== Action item ==
All of the data is to be set down again without alteration.

□ □ □ □

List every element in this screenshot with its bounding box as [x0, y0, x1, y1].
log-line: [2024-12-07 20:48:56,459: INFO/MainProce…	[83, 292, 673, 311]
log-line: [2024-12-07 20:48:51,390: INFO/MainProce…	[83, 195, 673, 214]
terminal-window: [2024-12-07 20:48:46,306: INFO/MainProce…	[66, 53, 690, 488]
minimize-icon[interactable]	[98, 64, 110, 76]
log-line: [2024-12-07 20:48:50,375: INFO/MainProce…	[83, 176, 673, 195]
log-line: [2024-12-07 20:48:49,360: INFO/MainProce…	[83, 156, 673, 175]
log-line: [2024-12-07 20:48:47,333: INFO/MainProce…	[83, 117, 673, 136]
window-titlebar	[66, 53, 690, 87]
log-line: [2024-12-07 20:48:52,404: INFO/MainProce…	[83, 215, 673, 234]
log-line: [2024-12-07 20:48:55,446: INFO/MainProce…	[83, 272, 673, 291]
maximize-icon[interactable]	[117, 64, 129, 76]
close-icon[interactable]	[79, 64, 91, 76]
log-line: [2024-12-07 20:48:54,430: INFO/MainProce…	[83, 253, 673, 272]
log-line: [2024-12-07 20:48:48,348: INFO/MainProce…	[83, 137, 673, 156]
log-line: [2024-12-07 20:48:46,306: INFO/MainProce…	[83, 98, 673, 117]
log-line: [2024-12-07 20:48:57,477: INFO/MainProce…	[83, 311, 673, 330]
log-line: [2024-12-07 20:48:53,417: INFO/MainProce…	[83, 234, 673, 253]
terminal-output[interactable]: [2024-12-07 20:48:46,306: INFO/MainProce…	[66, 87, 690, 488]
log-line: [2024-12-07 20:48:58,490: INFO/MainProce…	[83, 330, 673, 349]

□ □ □ □

== Written response ==
List every element in this screenshot with its bounding box as [x0, y0, x1, y1].
log-line: [2024-12-07 20:48:56,459: INFO/MainProce…	[83, 292, 673, 311]
log-line: [2024-12-07 20:48:51,390: INFO/MainProce…	[83, 195, 673, 214]
terminal-window: [2024-12-07 20:48:46,306: INFO/MainProce…	[66, 53, 690, 488]
minimize-icon[interactable]	[98, 64, 110, 76]
log-line: [2024-12-07 20:48:50,375: INFO/MainProce…	[83, 176, 673, 195]
log-line: [2024-12-07 20:48:49,360: INFO/MainProce…	[83, 156, 673, 175]
log-line: [2024-12-07 20:48:47,333: INFO/MainProce…	[83, 117, 673, 136]
window-titlebar	[66, 53, 690, 87]
log-line: [2024-12-07 20:48:52,404: INFO/MainProce…	[83, 215, 673, 234]
log-line: [2024-12-07 20:48:55,446: INFO/MainProce…	[83, 272, 673, 291]
maximize-icon[interactable]	[117, 64, 129, 76]
close-icon[interactable]	[79, 64, 91, 76]
log-line: [2024-12-07 20:48:54,430: INFO/MainProce…	[83, 253, 673, 272]
log-line: [2024-12-07 20:48:48,348: INFO/MainProce…	[83, 137, 673, 156]
log-line: [2024-12-07 20:48:46,306: INFO/MainProce…	[83, 98, 673, 117]
log-line: [2024-12-07 20:48:57,477: INFO/MainProce…	[83, 311, 673, 330]
log-line: [2024-12-07 20:48:53,417: INFO/MainProce…	[83, 234, 673, 253]
terminal-output[interactable]: [2024-12-07 20:48:46,306: INFO/MainProce…	[66, 87, 690, 488]
log-line: [2024-12-07 20:48:58,490: INFO/MainProce…	[83, 330, 673, 349]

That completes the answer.